Parents offer vital inspiration to children

We have endless opportunities to be a role models

I love the pomp and ceremony that surrounds the graduation of students in the US and the tradition of delivering inspiring commencement speeches. The final words to the students, as they depart for the next step on life’s journey, are often spoken by politicians, important citizens or those who have stood out for their particular achievements. It’s hoped that by listening to others who have blazed a trail or contributed in some outstanding way, students will be encouraged and enthused to follow in their footsteps.

Some commencement speeches stand out for their ability to entertain and amaze. However, the best addresses are those which are personal, positive and that appeal to each student’s desire to make his or her own unique mark in the world.

It’s quite a responsibility to attempt to strike a chord with the young adults who wait, poised for what lies ahead. The best messages are those that offer hope, guidance and motivation, challenging the young graduates as they transition to adult life in the best way possible.

What a great honour to be given such an opportunity. It’s amazing how a few optimistic and idealistic words can be absorbed and remembered for years to come and might even change one or two lives for the better.

The key speaker at a graduation ceremony has one chance to say something memorable and profound. Looking out at the eager, expectant faces, they hope they’ll have something to offer to the community leaders, the fathers, the mothers, the professionals and workers of the future.

It’s highly unlikely that most of us, who are struggling to raise good, responsible children, will ever be invited to share our words of acquired wisdom to an audience of young people.

Our role is even more important. Instead of one brief opportunity to be a model of excellence and a dispenser of sound judgement, we have endless opportunities to be a role model, a mentor and the most important influence in our children’s lives.

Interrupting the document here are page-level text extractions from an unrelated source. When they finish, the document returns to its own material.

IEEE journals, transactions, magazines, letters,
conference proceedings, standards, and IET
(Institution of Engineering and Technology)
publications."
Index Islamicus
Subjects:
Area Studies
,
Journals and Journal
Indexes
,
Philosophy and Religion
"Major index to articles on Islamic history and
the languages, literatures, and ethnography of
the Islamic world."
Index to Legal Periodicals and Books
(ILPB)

In truth, by the time they have finished secondary school and are heading off to college or the work world, the positive part we played in their lives is already shaping how they live.

Correct path

The saying “Give me a child until he is seven and I will show you the man” is often bandied about to emphasise the importance of a child’s formative years. Hopefully, we have a bit longer than seven years to set our children on the correct path and to be a major influence in the adults they’ll become.

It’s helpful to foster the traits in our children that we admire and value in the role models that influenced our own lives. What are the values and virtues that we want to foster, the same values that will stand by our young people and help them to blossom into women and men of substance?

As Catholics, the centre of our child-rearing efforts will be centred on the Christian values we subscribe to. Developing a prayer life, understanding the importance of good character and having a personal relationship with a loving God aren’t things that will happen once a child becomes a mature adult.

I’ve often wondered about the view that it’s better not to introduce any religious beliefs to a child. Some believe that a young adult can explore religion and embrace a particular set of beliefs in his or her own good time. Unfortunately, our loves and passions are often well developed, even before our teenage years.

If our children, at the age of 16 or 17, are strangers to Gospel values, it’ll be much harder to promote a particular world view that’s often totally at odds with the world they’re immersed in.

A kindly priest once introduced me to the idea of having a plan of life. It’s a simple concept which involves jotting down some key aims for each day with the goal of being a better Christian. It might begin with a morning offering, some Gospel reading, a time set aside for prayer and, depending on the individual, a daily rosary or an effort to attend a week-day Mass.

A parent can help a young person to broaden this life plan to include goals that are character building.

Getting involved in youth ministry, developing peer-to-peer discipleship, even being a guide or helper for a younger sibling will all prepare a teenager or young adult for future positions of responsibility.

Tolerance

A good work ethic can be developed, even in a toddler who learns to put his toys away, or mirrors his mother or father in his childish attempts to wash the car or dry the dishes. Attitudes to kindness, social justice, tolerance and honesty are all strongly influenced by the home environment.

When our children finally leave school or college, we hope they hear inspiring words. Steve Jobs, co-founder of Apple Inc. gave the commencement speech in Stanford in 2005. He spoke eloquently, advising graduates not to let others’ opinions drown out their own inner voice and to have the courage to follow their heart and intuition.

Hopefully, as parents, we’ll have been giving our own version of a motivational commencement speech, repeated many times over so, when our child is ready to launch, following their heart will mean following all that is good and just and true, all that we have strived to pass on to them from their very early years.